• REQUIRED ACTION
Find the line containing "des comptes annuels" in the listing below. Repeat it exactly, along with each following line up to and including the one containing "deuxième alinéa du".

......

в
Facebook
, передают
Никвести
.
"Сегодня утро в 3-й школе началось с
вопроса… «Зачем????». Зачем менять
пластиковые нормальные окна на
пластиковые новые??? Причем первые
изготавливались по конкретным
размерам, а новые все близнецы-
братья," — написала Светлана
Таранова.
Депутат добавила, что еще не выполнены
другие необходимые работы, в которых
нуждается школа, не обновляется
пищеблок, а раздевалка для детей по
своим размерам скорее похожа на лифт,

......

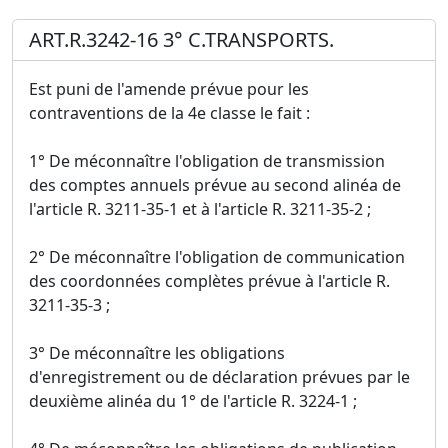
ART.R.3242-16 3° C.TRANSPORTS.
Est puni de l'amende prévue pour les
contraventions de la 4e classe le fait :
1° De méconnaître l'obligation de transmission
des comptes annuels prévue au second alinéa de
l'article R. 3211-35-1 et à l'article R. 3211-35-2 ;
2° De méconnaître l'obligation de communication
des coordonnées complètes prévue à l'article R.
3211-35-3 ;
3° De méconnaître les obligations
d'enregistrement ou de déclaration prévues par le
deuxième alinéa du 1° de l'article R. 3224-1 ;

......

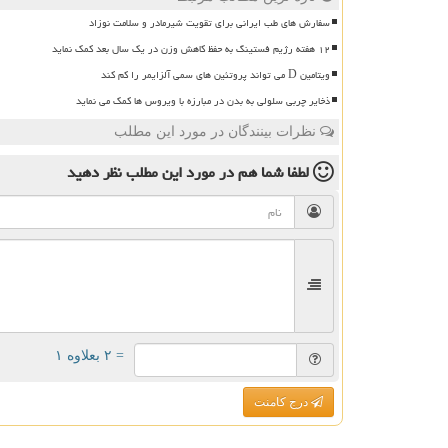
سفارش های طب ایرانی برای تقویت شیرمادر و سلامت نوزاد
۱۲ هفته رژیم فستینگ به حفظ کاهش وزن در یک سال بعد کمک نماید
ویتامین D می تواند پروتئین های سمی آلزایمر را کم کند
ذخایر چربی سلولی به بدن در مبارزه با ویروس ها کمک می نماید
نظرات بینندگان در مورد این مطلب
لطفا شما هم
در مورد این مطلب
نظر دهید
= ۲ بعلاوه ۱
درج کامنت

......

• YOUR SOLUTION
des comptes annuels prévue au second alinéa de
l'article R. 3211-35-1 et à l'article R. 3211-35-2 ;
2° De méconnaître l'obligation de communication
des coordonnées complètes prévue à l'article R.
3211-35-3 ;
3° De méconnaître les obligations
d'enregistrement ou de déclaration prévues par le
deuxième alinéa du 1° de l'article R. 3224-1 ;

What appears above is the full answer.